NFL playoff seeds: Does it really matter? (Part One)

Created by Jason R Remy (Jayron32)

Image via Wikipedia

Sports Stats ‘on Tapp’ is a biweekly blog published every Wednesday and Sunday with a bonus “SIX STATS…” posting every Friday.

As we get ready to close the book on the 2011 NFL regular season, there are still a handful of questions that are not answered concerning the playoffs: Who will get the number one seed in the AFC? Who will win the NFC East? Who will win the AFC West? Will San Francisco or New Orleans get a first-round bye as the number two seed in the NFC?

The one thing we do know is that the Green Bay Packers will enter the playoffs as the top seed in the NFC. And it’s a good thing… for them (more on that in a minute).

Back in 1990, the NFL went to a 12-team playoff system with six teams making the post-season from the two conferences; each conference is seeded from the top seed to the #6 seed. So with all this jockeying for playoff position, the question becomes… does it really matter what seed a team is in the playoffs? The obvious answer is “Yes.” To back up that statement, let’s look at how well each seed has done in the playoffs since 1990 when the current 12-team playoff format was put in place.

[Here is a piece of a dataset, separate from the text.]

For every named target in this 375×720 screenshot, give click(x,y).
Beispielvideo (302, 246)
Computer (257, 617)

Division Seed                 1990-99           2000-10                   Total

AFC #1                                      11-9                     11-10                    22-19 .537

AFC #2                                     11-10                   14-8                      25-18 .581

AFC #3                                     10-10                  12-10                    22-20 .524

AFC #4                                     15-9                      9-10                    24-19 .558

AFC #5                                      4-10                     7-11                      11-21 .344

AFC #6                                      1-10                     9-10                     10-20 .333

NFC #1                                     22-4                    15-10                     37-14 .725

NFC #2                                     15-8                      9-10                    24-18 .571

NFC #3                                      5-10                     9-11                     14-21 .400

NFC #4                                      7-10                    10-11                    17-21 .447

NFC #5                                      3-10                     7-10                    10-20 .333

NFC #6                                      6-10                     9-10                    15-20 .429

Here’s a look at the win-loss records if we combine the seeds for the two conferences.

AFC/NFC combined                         W-L, Pct

#1 Seed                                                      59-33 .641

#2 Seed                                                     49-36 .576

#3 Seed                                                     36-41 .468

#4 Seed                                                     41-40 .506

#5 Seed                                                     21-41 .339

#6 Seed                                                     25-40 .385

Did you know? Thirty-two of the 42 Super Bowl teams since 1990 have either been a #1 or #2 seed. The NFC #1 seed has won seven Super Bowls since 1990, most during that time. The AFC #2 and NFC #2 have each won three during that time. The NFC #1 seed has played in 12 of the 21 Super Bowls since 1990; the AFC #1 seed is second with eight Super Bowl appearances since 1990.

Did you know?(Part 2) The AFC #5 seed, NFC #3 seed and the NFC #4 seed have not won a Super Bowl since 1990; in fact, an AFC #5 seed has not appeared in the Super Bowl in the last 21 years.